## Task directions
Lower down are entries containing pictures. Copy exactly, without those pictures, the lines from the line with "By addressing these" through the line with "Generations of royal women have shaped".

## Records provided
--

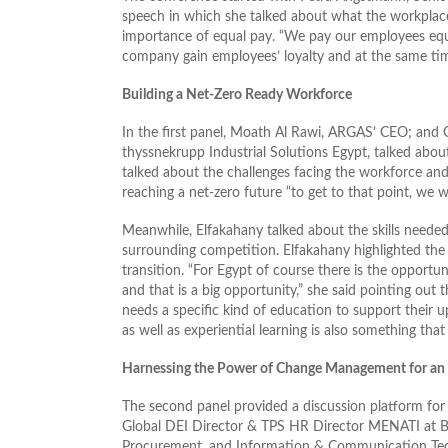
speech in which she talked about what the workplace 
importance of equal pay. “We pay our employees equall
company gain employees’ loyalty and at the same ti
Building a Net-Zero Ready Workforce
In the first panel, Moath Al Rawi, ARGAS’ CEO; and 
thyssnekrupp Industrial Solutions Egypt, talked abou
talked about the challenges facing the workforce and 
reaching a net-zero future “to get to that point, we 
Meanwhile, Elfakahany talked about the skills needed 
surrounding competition. Elfakahany highlighted the 
transition. “For Egypt of course there is the opportu
and that is a big opportunity,” she said pointing out t
needs a specific kind of education to support their u
as well as experiential learning is also something that
Harnessing the Power of Change Management for an 
The second panel provided a discussion platform for 
Global DEI Director & TPS HR Director MENATI at Ba
Procurement, and Information & Communication Tec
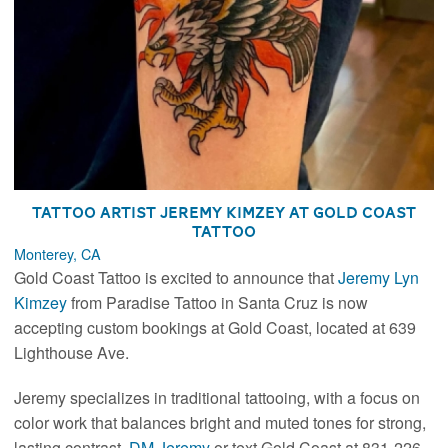
Tattoo Artist Jeremy Kimzey at Gold Coast
Tattoo
Monterey, CA
Gold Coast Tattoo is excited to announce that
Jeremy Lyn
Kimzey
from Paradise Tattoo in Santa Cruz is now
accepting custom bookings at Gold Coast, located at 639
Lighthouse Ave.
Jeremy specializes in traditional tattooing, with a focus on
color work that balances bright and muted tones for strong,
lasting contrast.
DM Jeremy
or text Gold Coast at 831-226-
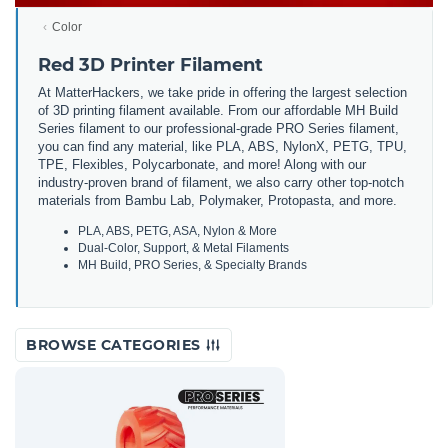
Color
Red 3D Printer Filament
At MatterHackers, we take pride in offering the largest selection
of 3D printing filament available. From our affordable MH Build
Series filament to our professional-grade PRO Series filament,
you can find any material, like PLA, ABS, NylonX, PETG, TPU,
TPE, Flexibles, Polycarbonate, and more! Along with our
industry-proven brand of filament, we also carry other top-notch
materials from Bambu Lab, Polymaker, Protopasta, and more.
PLA, ABS, PETG, ASA, Nylon & More
Dual-Color, Support, & Metal Filaments
MH Build, PRO Series, & Specialty Brands
BROWSE CATEGORIES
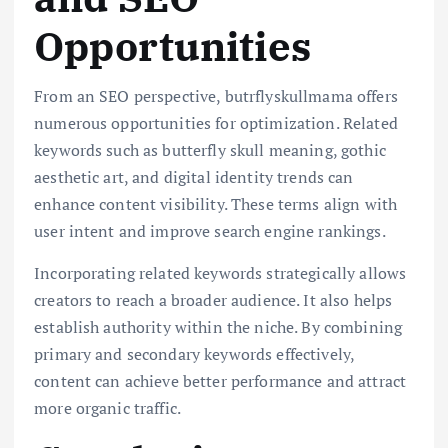
Opportunities
From an SEO perspective, butrflyskullmama offers
numerous opportunities for optimization. Related
keywords such as butterfly skull meaning, gothic
aesthetic art, and digital identity trends can
enhance content visibility. These terms align with
user intent and improve search engine rankings.
Incorporating related keywords strategically allows
creators to reach a broader audience. It also helps
establish authority within the niche. By combining
primary and secondary keywords effectively,
content can achieve better performance and attract
more organic traffic.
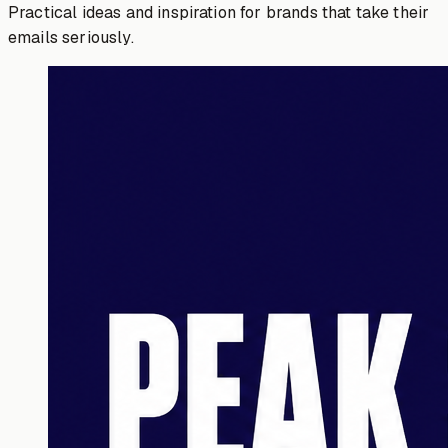
Practical ideas and inspiration for brands that take their
emails seriously.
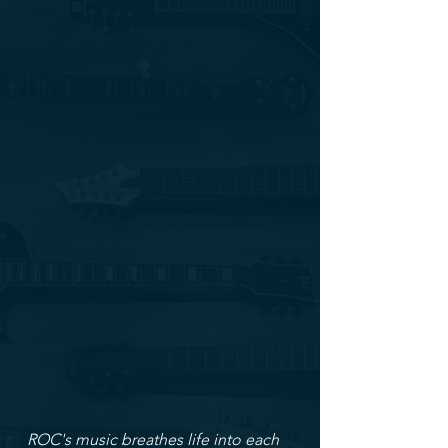
ROC's music breathes life into each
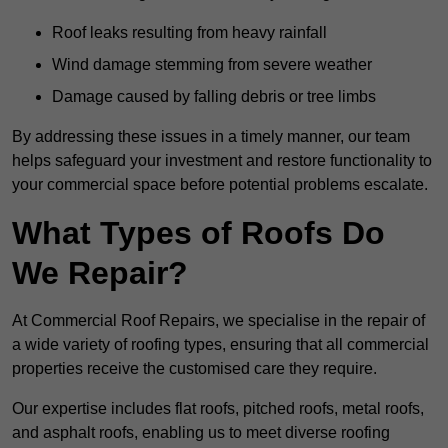
Roof leaks resulting from heavy rainfall
Wind damage stemming from severe weather
Damage caused by falling debris or tree limbs
By addressing these issues in a timely manner, our team
helps safeguard your investment and restore functionality to
your commercial space before potential problems escalate.
What Types of Roofs Do
We Repair?
At Commercial Roof Repairs, we specialise in the repair of
a wide variety of roofing types, ensuring that all commercial
properties receive the customised care they require.
Our expertise includes flat roofs, pitched roofs, metal roofs,
and asphalt roofs, enabling us to meet diverse roofing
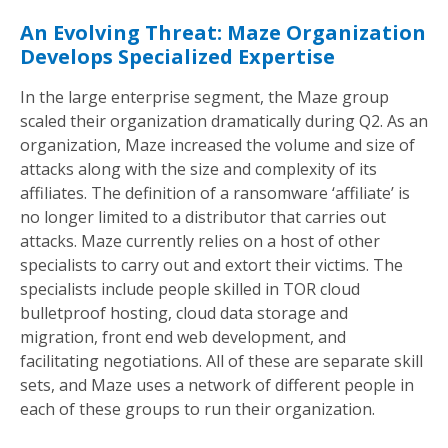
An Evolving Threat: Maze Organization
Develops Specialized Expertise
In the large enterprise segment, the Maze group
scaled their organization dramatically during Q2. As an
organization, Maze increased the volume and size of
attacks along with the size and complexity of its
affiliates. The definition of a ransomware ‘affiliate’ is
no longer limited to a distributor that carries out
attacks. Maze currently relies on a host of other
specialists to carry out and extort their victims. The
specialists include people skilled in TOR cloud
bulletproof hosting, cloud data storage and
migration, front end web development, and
facilitating negotiations. All of these are separate skill
sets, and Maze uses a network of different people in
each of these groups to run their organization.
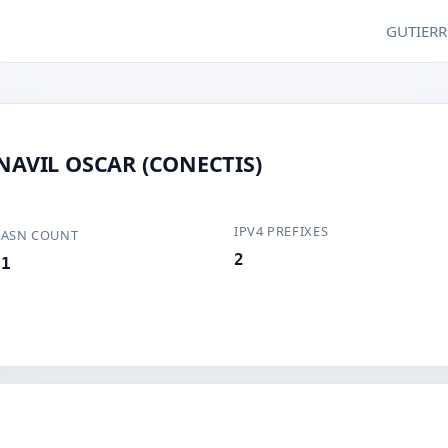
GUTIERR
AVIL OSCAR (CONECTIS)
IPV4 PREFIXES
ASN COUNT
2
1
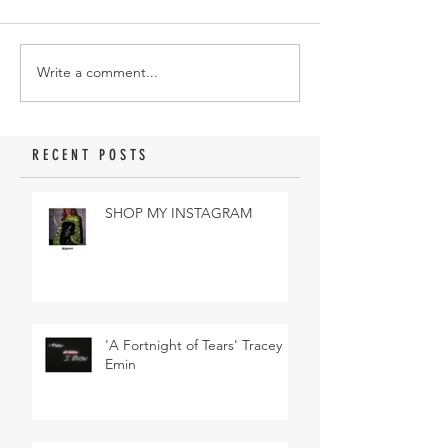
Write a comment...
RECENT POSTS
SHOP MY INSTAGRAM
'A Fortnight of Tears' Tracey
Emin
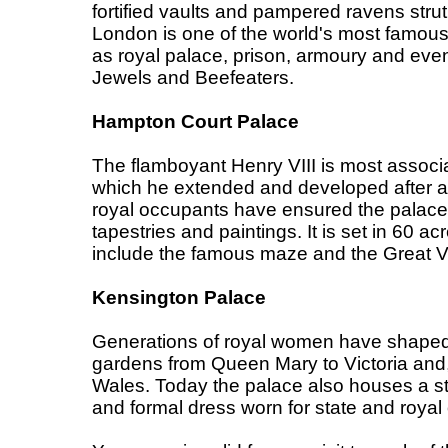
fortified vaults and pampered ravens stru
London is one of the world's most famous
as royal palace, prison, armoury and even 
Jewels and Beefeaters.
Hampton Court Palace
The flamboyant Henry VIII is most associa
which he extended and developed after acq
royal occupants have ensured the palace 
tapestries and paintings. It is set in 60 a
include the famous maze and the Great V
Kensington Palace
Generations of royal women have shaped 
gardens from Queen Mary to Victoria and,
Wales. Today the palace also houses a st
and formal dress worn for state and royal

--

## Your solution
By addressing these issues in a timely manner, our team
helps safeguard your investment and restore functionality to
your commercial space before potential problems escalate.
What Types of Roofs Do
We Repair?
At Commercial Roof Repairs, we specialise in the repair of
a wide variety of roofing types, ensuring that all commercial
properties receive the customised care they require.
Our expertise includes flat roofs, pitched roofs, metal roofs,
and asphalt roofs, enabling us to meet diverse roofing
An Evolving Threat: Maze Organization
Develops Specialized Expertise
In the large enterprise segment, the Maze group
scaled their organization dramatically during Q2. As an
organization, Maze increased the volume and size of
attacks along with the size and complexity of its
affiliates. The definition of a ransomware ‘affiliate’ is
no longer limited to a distributor that carries out
attacks. Maze currently relies on a host of other
specialists to carry out and extort their victims. The
specialists include people skilled in TOR cloud
bulletproof hosting, cloud data storage and
migration, front end web development, and
facilitating negotiations. All of these are separate skill
sets, and Maze uses a network of different people in
each of these groups to run their organization.
GUTIERR
AVIL OSCAR (CONECTIS)
IPV4 PREFIXES
ASN COUNT
2
1
Write a comment...
RECENT POSTS
SHOP MY INSTAGRAM
'A Fortnight of Tears' Tracey
Emin
fortified vaults and pampered ravens stru
London is one of the world's most famous
as royal palace, prison, armoury and even 
Jewels and Beefeaters.
Hampton Court Palace
The flamboyant Henry VIII is most associa
which he extended and developed after acq
royal occupants have ensured the palace 
tapestries and paintings. It is set in 60 a
include the famous maze and the Great V
Kensington Palace
Generations of royal women have shaped 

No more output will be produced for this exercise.